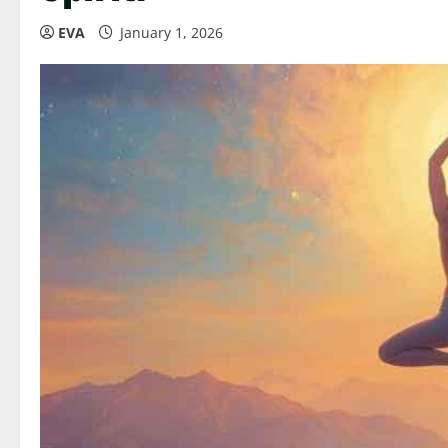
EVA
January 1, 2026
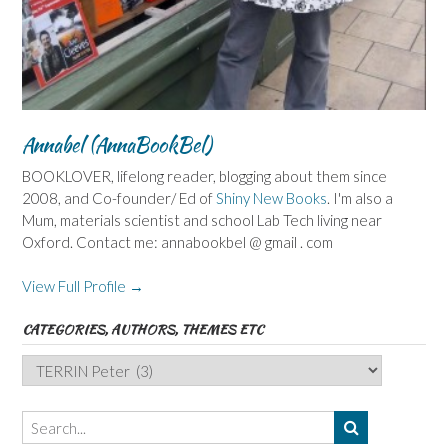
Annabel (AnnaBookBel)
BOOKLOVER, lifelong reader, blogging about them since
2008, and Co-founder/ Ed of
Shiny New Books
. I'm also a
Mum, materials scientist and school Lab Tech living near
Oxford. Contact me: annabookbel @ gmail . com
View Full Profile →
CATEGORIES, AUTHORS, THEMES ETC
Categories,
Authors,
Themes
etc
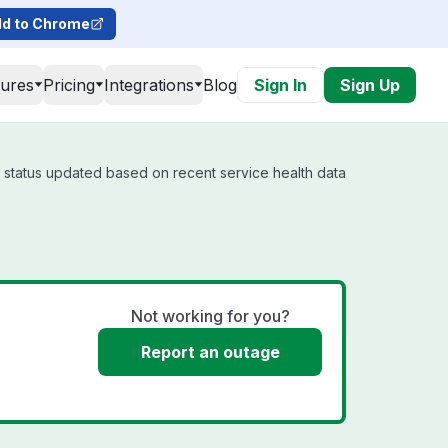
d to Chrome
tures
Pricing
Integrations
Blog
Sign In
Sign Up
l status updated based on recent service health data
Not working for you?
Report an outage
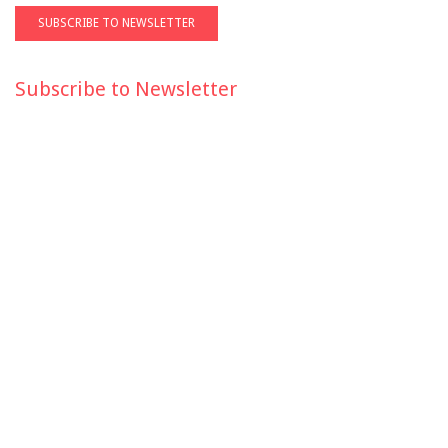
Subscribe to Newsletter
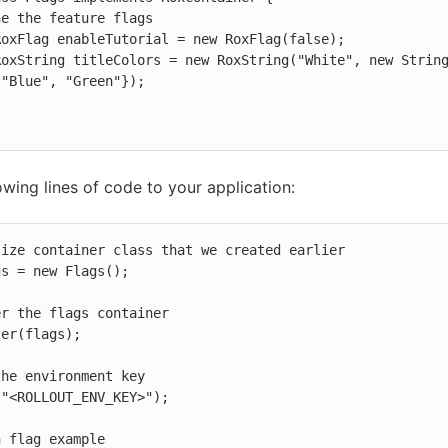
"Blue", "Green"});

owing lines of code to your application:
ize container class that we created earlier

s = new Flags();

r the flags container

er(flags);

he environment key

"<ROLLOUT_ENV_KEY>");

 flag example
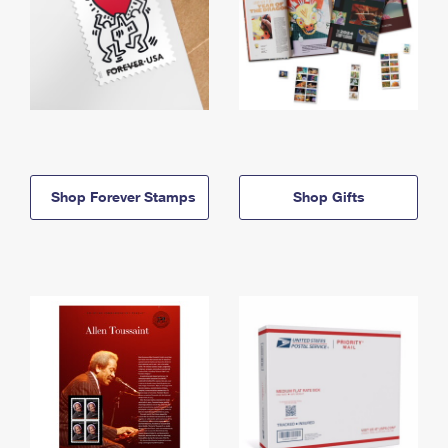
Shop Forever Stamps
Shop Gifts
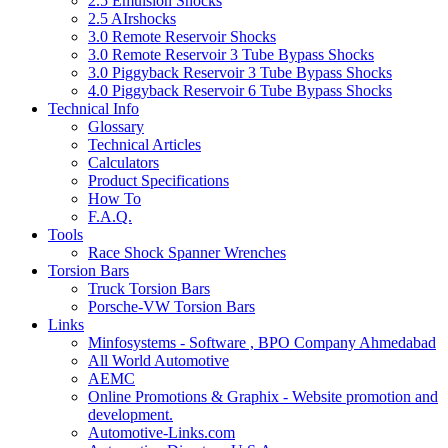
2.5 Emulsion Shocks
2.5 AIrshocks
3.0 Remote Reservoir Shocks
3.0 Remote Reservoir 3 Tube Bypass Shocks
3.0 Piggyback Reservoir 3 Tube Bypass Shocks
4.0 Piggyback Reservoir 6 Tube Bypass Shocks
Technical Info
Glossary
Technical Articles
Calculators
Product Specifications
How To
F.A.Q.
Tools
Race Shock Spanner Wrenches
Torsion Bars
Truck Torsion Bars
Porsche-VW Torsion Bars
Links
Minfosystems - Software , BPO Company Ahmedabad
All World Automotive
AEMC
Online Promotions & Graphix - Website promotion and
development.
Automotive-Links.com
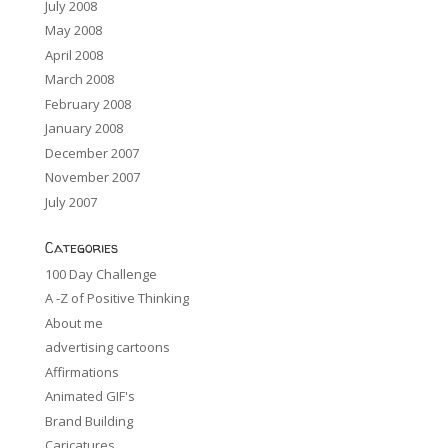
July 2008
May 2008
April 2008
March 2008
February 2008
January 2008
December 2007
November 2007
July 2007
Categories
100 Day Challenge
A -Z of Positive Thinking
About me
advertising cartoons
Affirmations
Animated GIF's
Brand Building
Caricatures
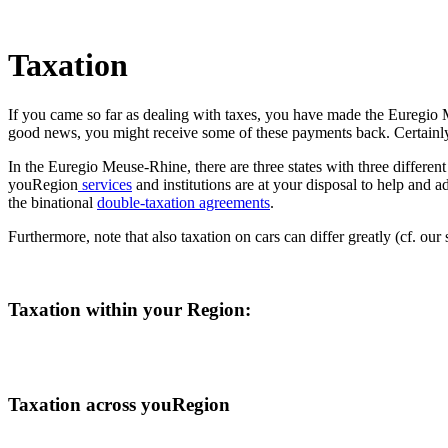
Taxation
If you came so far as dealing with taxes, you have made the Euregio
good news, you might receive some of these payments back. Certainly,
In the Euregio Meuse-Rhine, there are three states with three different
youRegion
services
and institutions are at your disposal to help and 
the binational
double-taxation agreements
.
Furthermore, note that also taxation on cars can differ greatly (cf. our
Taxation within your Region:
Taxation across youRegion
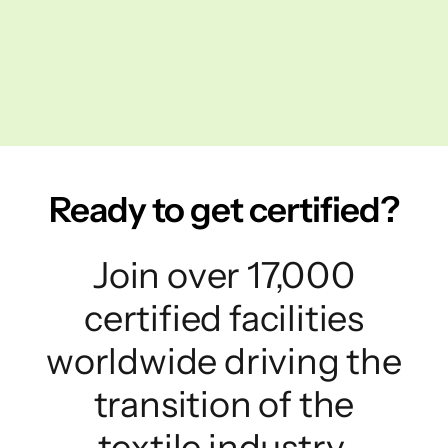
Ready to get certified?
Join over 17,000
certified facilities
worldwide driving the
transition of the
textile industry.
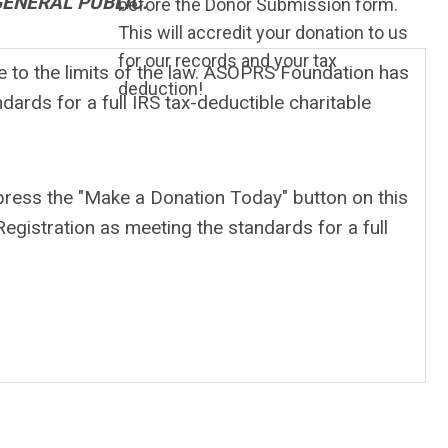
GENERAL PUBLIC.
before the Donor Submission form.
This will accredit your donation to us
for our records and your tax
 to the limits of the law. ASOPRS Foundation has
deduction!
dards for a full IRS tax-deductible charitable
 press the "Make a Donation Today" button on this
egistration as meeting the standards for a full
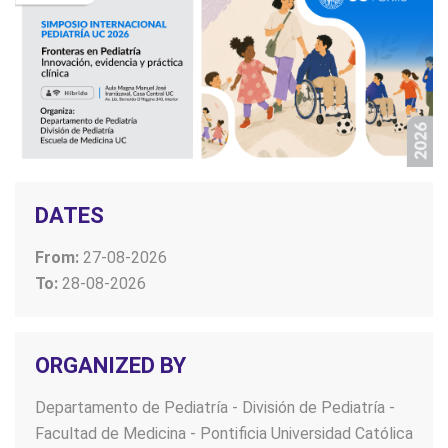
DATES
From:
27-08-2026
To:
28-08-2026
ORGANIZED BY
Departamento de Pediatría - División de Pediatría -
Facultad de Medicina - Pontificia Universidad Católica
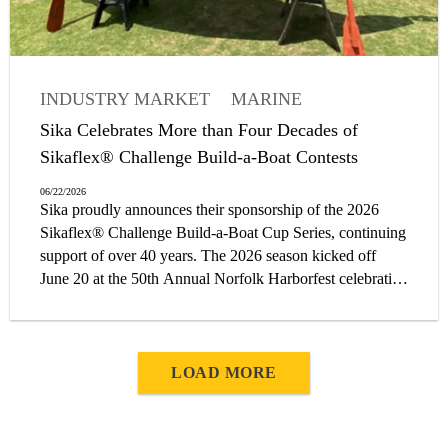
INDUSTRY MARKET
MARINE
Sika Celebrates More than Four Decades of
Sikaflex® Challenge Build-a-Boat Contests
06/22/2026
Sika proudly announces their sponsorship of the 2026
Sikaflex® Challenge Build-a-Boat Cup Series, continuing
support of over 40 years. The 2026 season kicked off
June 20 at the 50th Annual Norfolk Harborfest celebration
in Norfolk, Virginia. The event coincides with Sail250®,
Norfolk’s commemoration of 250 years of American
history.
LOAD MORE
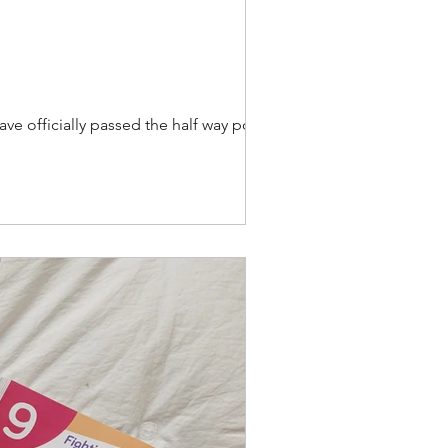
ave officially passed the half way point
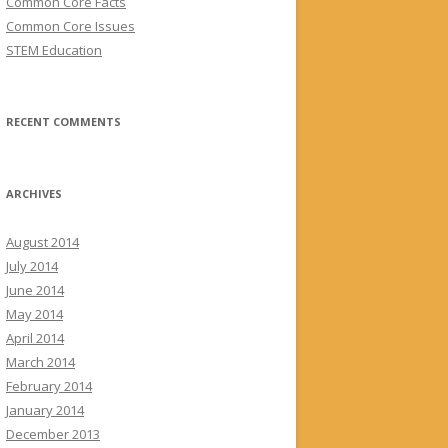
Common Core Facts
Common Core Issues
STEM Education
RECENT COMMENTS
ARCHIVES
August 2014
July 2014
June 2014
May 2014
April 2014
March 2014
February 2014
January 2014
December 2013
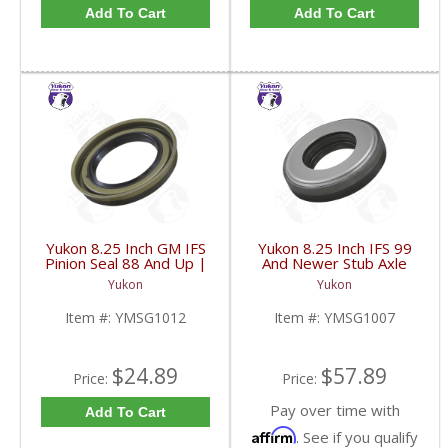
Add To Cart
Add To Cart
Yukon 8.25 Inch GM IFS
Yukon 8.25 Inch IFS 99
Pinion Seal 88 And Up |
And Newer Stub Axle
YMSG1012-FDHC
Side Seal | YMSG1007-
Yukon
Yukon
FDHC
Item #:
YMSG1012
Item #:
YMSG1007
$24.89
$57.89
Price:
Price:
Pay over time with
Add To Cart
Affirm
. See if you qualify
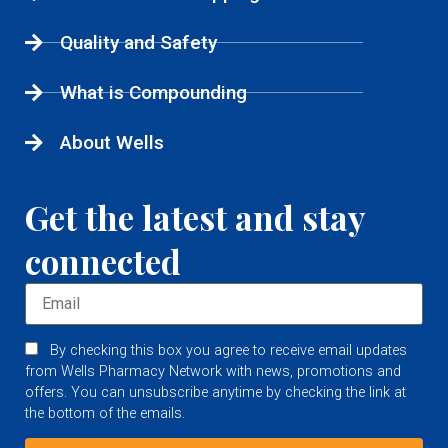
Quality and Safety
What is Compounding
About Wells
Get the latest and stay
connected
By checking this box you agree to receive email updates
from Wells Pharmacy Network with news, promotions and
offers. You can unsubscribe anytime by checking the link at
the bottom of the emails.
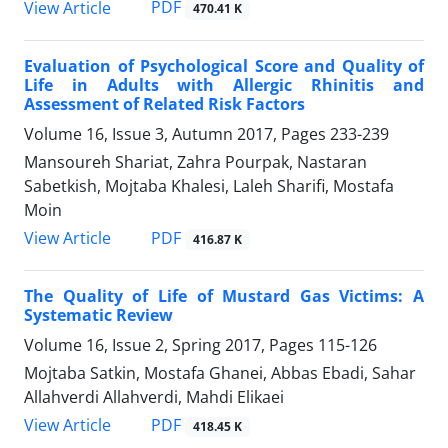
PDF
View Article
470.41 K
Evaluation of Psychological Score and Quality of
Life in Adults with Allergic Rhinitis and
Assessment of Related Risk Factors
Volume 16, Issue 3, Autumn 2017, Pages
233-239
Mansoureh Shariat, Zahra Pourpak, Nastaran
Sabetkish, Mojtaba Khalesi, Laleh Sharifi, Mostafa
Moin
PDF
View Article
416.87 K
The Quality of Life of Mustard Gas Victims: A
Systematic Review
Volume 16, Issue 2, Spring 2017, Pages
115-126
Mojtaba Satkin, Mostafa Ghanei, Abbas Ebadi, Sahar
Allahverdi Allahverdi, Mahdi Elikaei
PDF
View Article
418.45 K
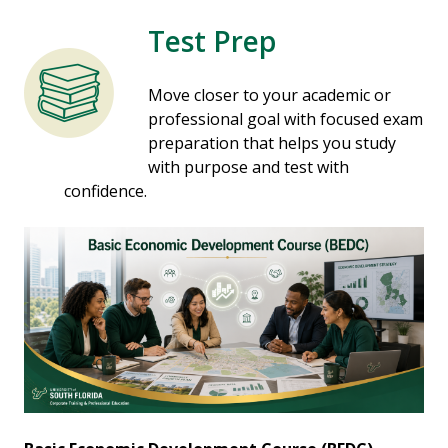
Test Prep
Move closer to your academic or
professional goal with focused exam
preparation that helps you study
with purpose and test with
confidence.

========================

* **Prompt**
Restate word for word every line from the one with "before the Donor Submission form." up to and including the one with "Volume 16, Issue 2, Spring 2017, Pages" in the records above, minus the pictures.

* **Result for this exercise**
before the Donor Submission form.
This will accredit your donation to us
for our records and your tax
 to the limits of the law. ASOPRS Foundation has
deduction!
dards for a full IRS tax-deductible charitable
 press the "Make a Donation Today" button on this
egistration as meeting the standards for a full
DATES
From:
27-08-2026
To:
28-08-2026
ORGANIZED BY
Departamento de Pediatría - División de Pediatría -
Facultad de Medicina - Pontificia Universidad Católica
INDUSTRY MARKET
MARINE
Sika Celebrates More than Four Decades of
Sikaflex® Challenge Build-a-Boat Contests
06/22/2026
Sika proudly announces their sponsorship of the 2026
Sikaflex® Challenge Build-a-Boat Cup Series, continuing
support of over 40 years. The 2026 season kicked off
June 20 at the 50th Annual Norfolk Harborfest celebration
in Norfolk, Virginia. The event coincides with Sail250®,
Norfolk’s commemoration of 250 years of American
history.
LOAD MORE
ave officially passed the half way point
Common Core Facts
Common Core Issues
STEM Education
RECENT COMMENTS
ARCHIVES
August 2014
July 2014
June 2014
May 2014
April 2014
March 2014
February 2014
January 2014
December 2013
Add To Cart
Add To Cart
Yukon 8.25 Inch GM IFS
Yukon 8.25 Inch IFS 99
Pinion Seal 88 And Up |
And Newer Stub Axle
YMSG1012-FDHC
Side Seal | YMSG1007-
Yukon
Yukon
FDHC
Item #:
YMSG1012
Item #:
YMSG1007
$24.89
$57.89
Price:
Price:
Pay over time with
Add To Cart
Affirm
. See if you qualify
Quality and Safety
What is Compounding
About Wells
Get the latest and stay
connected
By checking this box you agree to receive email updates
from Wells Pharmacy Network with news, promotions and
offers. You can unsubscribe anytime by checking the link at
the bottom of the emails.
PDF
View Article
470.41 K
Evaluation of Psychological Score and Quality of
Life in Adults with Allergic Rhinitis and
Assessment of Related Risk Factors
Volume 16, Issue 3, Autumn 2017, Pages
233-239
Mansoureh Shariat, Zahra Pourpak, Nastaran
Sabetkish, Mojtaba Khalesi, Laleh Sharifi, Mostafa
Moin
PDF
View Article
416.87 K
The Quality of Life of Mustard Gas Victims: A
Systematic Review
Volume 16, Issue 2, Spring 2017, Pages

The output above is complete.